START DATA FOR PROCESSING

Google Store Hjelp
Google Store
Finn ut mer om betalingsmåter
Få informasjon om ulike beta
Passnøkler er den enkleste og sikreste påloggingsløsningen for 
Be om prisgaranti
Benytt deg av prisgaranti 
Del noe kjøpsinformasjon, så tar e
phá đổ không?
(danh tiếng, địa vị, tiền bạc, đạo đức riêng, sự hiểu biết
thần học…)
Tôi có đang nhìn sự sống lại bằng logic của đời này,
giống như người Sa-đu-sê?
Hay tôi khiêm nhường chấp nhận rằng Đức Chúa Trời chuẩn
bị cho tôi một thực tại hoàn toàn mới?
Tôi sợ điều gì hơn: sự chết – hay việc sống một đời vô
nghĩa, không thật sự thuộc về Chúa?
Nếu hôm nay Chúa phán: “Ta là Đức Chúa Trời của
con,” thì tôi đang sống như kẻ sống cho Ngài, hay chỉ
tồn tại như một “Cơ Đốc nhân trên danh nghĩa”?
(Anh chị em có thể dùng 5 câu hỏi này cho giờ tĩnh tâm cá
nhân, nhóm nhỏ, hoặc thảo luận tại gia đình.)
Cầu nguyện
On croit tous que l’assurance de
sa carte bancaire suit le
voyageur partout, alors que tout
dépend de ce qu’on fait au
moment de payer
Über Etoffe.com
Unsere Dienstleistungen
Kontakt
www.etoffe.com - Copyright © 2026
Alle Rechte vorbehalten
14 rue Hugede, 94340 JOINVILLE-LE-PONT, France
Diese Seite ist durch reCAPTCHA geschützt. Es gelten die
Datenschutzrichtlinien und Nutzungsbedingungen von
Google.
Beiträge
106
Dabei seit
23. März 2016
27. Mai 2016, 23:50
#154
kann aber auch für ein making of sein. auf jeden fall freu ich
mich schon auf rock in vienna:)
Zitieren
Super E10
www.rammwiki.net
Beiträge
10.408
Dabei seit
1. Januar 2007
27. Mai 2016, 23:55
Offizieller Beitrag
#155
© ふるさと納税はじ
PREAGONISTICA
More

END DATA FOR PROCESSING
START DATA FOR PROCESSING

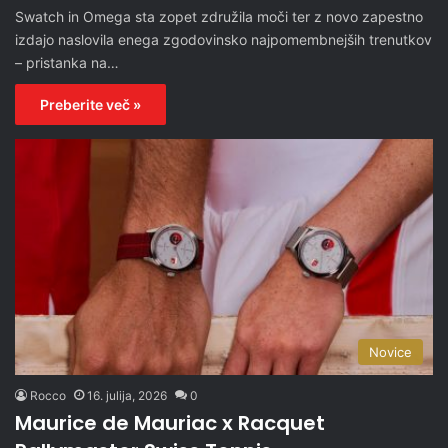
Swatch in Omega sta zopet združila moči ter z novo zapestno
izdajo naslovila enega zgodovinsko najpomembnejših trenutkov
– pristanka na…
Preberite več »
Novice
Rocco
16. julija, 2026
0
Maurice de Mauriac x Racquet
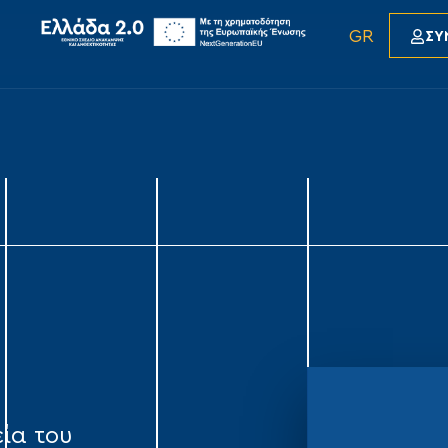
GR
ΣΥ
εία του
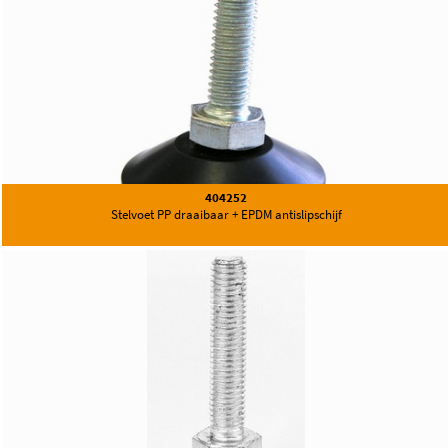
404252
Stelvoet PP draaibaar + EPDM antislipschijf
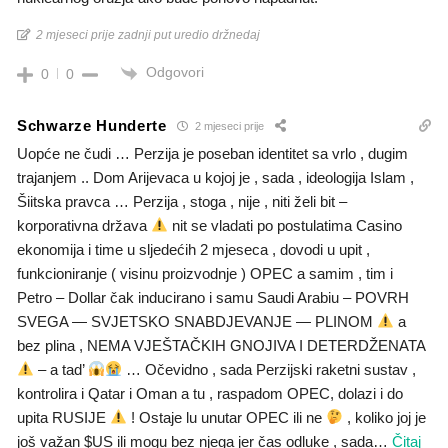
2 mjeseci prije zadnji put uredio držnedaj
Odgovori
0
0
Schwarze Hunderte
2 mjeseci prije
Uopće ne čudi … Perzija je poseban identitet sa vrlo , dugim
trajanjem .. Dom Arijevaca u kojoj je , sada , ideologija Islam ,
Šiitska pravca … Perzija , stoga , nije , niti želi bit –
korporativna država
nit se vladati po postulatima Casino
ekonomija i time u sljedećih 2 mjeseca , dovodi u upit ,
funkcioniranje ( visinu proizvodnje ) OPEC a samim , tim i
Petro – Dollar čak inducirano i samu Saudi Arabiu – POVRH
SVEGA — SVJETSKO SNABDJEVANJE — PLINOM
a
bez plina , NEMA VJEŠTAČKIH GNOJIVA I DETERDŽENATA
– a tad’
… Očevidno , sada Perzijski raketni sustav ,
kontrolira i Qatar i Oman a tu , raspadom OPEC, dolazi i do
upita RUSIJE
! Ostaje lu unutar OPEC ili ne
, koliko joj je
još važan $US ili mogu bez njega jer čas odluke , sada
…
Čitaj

END DATA FOR PROCESSING
START DATA FOR PROCESSING

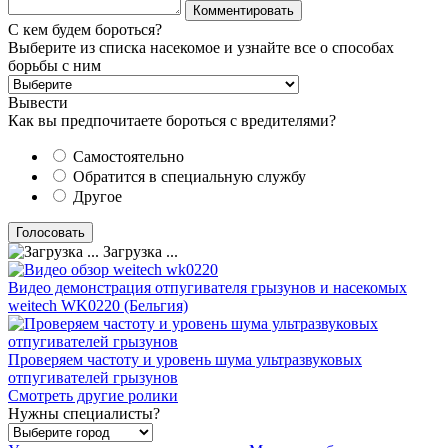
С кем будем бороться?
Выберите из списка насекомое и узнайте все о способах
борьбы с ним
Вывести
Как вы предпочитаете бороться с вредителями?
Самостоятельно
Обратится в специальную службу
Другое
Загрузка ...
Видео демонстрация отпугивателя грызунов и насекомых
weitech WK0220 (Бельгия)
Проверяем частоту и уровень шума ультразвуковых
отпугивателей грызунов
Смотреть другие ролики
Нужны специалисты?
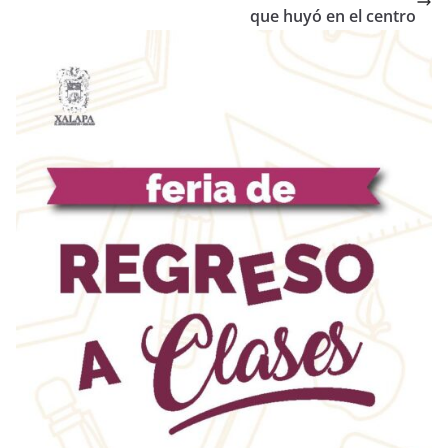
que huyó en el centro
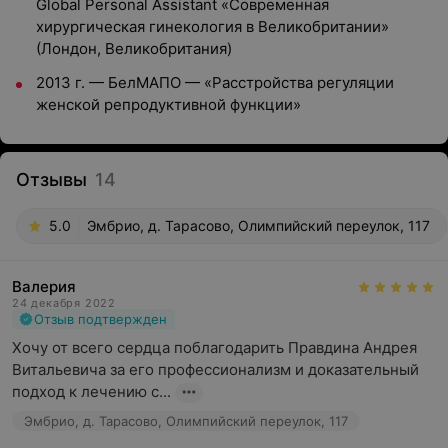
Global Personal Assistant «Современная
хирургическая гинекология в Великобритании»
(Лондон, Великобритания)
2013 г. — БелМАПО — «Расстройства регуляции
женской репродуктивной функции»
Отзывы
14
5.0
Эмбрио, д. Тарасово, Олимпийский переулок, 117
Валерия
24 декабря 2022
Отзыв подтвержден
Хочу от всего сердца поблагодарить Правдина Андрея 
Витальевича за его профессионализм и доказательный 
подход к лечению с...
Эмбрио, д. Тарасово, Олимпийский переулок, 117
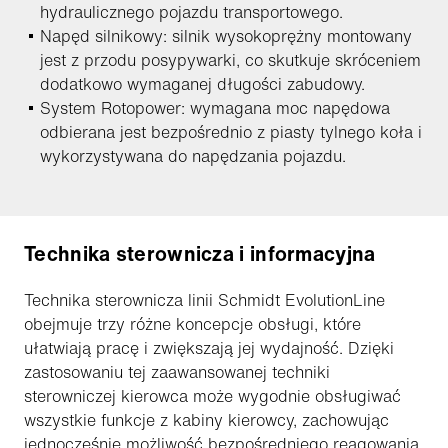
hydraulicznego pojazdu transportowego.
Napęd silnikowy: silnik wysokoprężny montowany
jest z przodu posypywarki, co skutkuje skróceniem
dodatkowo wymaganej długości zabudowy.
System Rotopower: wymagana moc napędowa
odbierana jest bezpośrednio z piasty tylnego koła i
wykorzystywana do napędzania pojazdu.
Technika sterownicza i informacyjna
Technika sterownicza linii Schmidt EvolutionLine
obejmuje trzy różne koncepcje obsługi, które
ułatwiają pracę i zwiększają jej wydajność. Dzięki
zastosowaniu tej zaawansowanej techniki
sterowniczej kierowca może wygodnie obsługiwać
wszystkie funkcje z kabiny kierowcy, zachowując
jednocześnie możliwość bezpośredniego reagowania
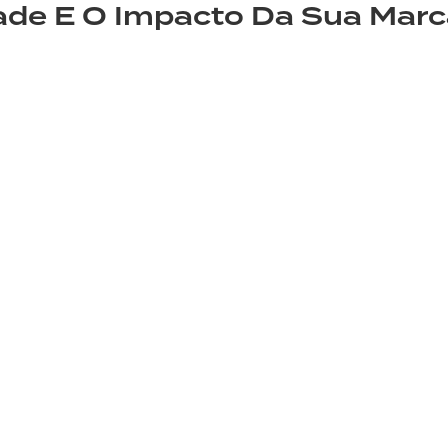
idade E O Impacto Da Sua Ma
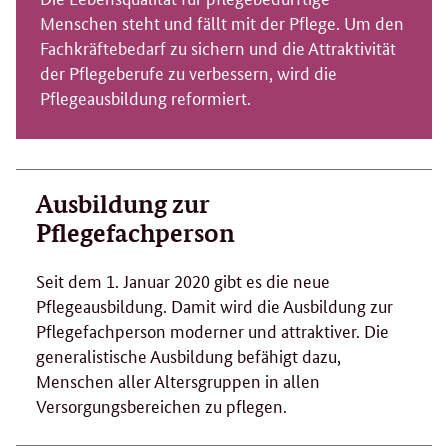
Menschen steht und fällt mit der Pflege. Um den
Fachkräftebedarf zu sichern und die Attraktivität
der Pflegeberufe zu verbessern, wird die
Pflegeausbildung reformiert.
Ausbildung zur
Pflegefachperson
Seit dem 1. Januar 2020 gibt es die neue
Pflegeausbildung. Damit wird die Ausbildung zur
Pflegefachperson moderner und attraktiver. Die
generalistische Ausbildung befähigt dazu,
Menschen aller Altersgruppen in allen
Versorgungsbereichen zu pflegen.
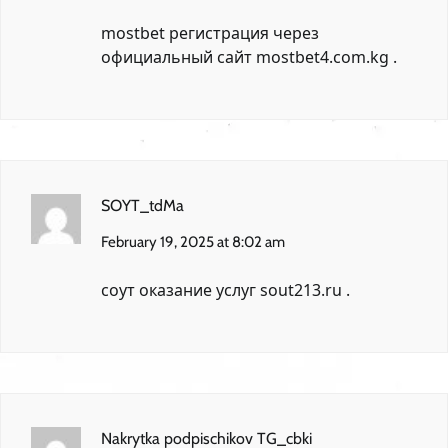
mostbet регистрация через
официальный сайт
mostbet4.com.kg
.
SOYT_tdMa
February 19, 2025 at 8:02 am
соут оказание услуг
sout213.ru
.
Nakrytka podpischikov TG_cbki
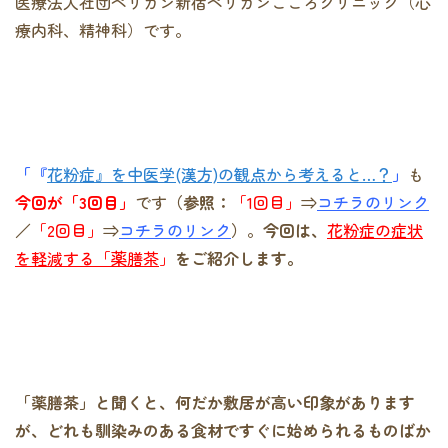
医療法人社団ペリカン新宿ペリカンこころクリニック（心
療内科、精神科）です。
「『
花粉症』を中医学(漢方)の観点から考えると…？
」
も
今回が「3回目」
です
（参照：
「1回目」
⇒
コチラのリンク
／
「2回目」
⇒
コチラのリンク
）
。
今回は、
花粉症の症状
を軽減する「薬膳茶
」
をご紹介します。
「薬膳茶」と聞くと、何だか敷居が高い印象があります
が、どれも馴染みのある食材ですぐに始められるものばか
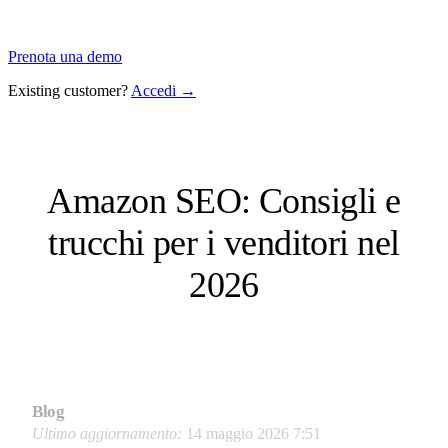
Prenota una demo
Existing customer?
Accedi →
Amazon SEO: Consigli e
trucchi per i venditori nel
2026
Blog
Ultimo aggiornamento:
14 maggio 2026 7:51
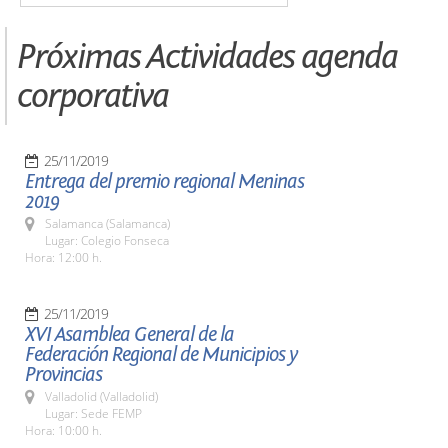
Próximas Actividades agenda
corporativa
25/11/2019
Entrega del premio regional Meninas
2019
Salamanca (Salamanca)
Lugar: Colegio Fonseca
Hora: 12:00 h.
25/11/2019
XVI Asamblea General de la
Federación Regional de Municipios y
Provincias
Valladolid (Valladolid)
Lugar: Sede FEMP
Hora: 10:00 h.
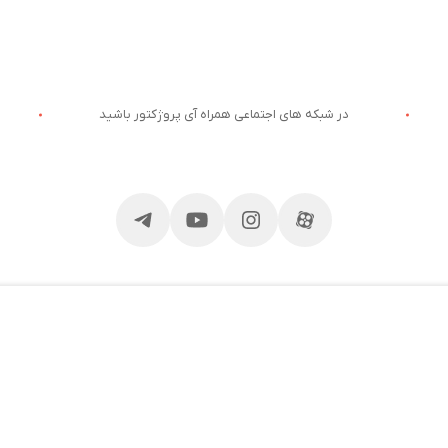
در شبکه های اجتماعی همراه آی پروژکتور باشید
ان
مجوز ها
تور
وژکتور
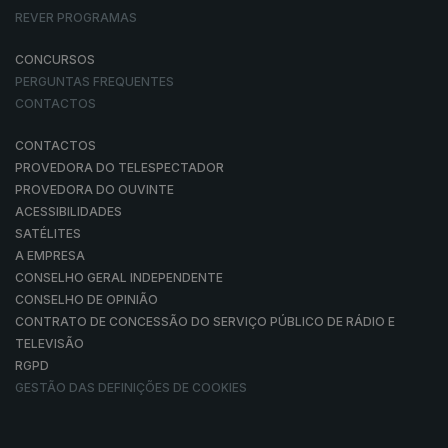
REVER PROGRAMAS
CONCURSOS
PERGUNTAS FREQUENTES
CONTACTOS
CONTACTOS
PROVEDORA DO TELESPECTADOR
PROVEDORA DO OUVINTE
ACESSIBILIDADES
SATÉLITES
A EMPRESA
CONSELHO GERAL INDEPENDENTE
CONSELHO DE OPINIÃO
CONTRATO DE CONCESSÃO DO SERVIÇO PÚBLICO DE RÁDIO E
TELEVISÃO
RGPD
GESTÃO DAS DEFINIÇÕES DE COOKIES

END DATA FOR PROCESSING

(BRIEF): In the data above, find the line with "Google Store Hjelp" and the line with "phá đổ không?". Retype both, plus every line between them, exactly.

(RESULT OF THE EXERCISE):
Google Store Hjelp
Google Store
Finn ut mer om betalingsmåter
Få informasjon om ulike beta
Passnøkler er den enkleste og sikreste påloggingsløsningen for 
Be om prisgaranti
Benytt deg av prisgaranti 
Del noe kjøpsinformasjon, så tar e
phá đổ không?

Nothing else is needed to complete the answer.